ABOUT THIS EXERCISE:
If a line in the entries below includes "ipad", pick it out and copy it.

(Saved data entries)
━━━

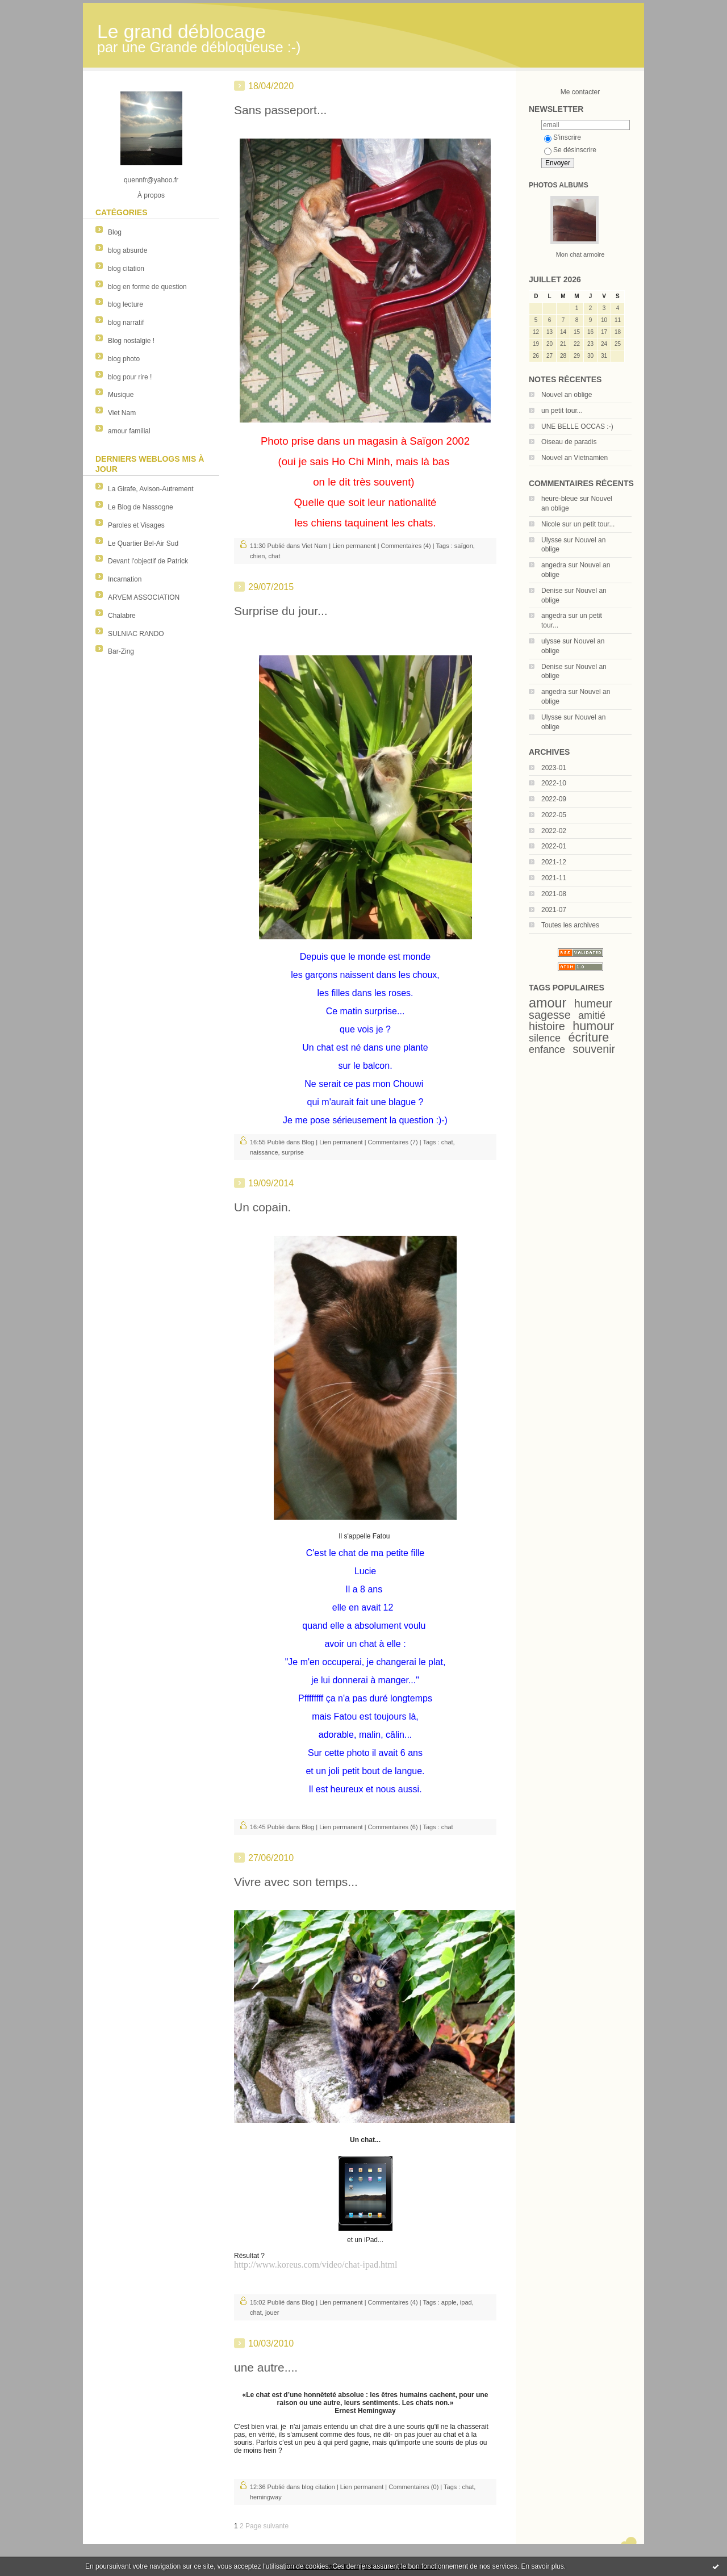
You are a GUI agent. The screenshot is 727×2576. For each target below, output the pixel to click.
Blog (115, 232)
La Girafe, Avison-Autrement (151, 489)
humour (593, 1026)
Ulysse (551, 540)
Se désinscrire (570, 150)
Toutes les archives (570, 925)
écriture (588, 1037)
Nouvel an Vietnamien (574, 458)
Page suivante (267, 2526)
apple (449, 2302)
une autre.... (266, 2367)
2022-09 (553, 799)
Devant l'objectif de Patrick (148, 561)
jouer (272, 2312)
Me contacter (580, 92)
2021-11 (553, 878)
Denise (551, 591)
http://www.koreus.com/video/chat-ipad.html (315, 2264)
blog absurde (127, 250)
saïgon (463, 545)
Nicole (550, 524)
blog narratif (126, 323)
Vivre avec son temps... (296, 1881)
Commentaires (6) (393, 1827)
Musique (120, 395)
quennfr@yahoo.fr (151, 180)
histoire (547, 1026)
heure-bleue (559, 499)
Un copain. (262, 1207)
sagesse (550, 1015)
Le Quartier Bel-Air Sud (143, 543)
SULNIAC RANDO (136, 634)
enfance (547, 1049)
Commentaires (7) (393, 1142)
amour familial (129, 431)
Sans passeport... (280, 109)
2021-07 (553, 910)
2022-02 (553, 831)
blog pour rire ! (130, 377)
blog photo (124, 359)
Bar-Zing (121, 651)
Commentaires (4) (406, 545)
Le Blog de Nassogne (140, 507)
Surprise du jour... (281, 610)
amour (547, 1003)
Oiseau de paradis (568, 442)
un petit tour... (562, 411)
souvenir (594, 1049)
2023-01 (553, 768)
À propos (151, 195)
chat (274, 556)
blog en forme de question (147, 287)
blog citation (126, 269)
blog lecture (125, 304)
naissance (264, 1152)
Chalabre (122, 616)
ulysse (551, 641)
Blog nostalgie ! (131, 341)
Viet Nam (122, 413)
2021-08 (553, 894)
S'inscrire (562, 137)
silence (545, 1038)
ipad (466, 2302)
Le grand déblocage (181, 31)
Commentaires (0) (413, 2486)
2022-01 (553, 846)
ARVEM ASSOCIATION (143, 597)
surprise (293, 1152)
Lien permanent (353, 545)
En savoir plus (542, 2566)
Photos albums (558, 185)
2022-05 (553, 815)
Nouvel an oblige (566, 395)
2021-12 (553, 862)
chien (257, 556)
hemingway (266, 2497)
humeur (593, 1003)
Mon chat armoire (580, 254)
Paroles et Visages (136, 525)
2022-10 (553, 783)
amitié (591, 1015)
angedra (553, 565)
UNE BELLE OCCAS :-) (577, 426)
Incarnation (124, 579)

━━━

ANSWER SECTION:
http://www.koreus.com/video/chat-ipad.html (315, 2264)
ipad (466, 2302)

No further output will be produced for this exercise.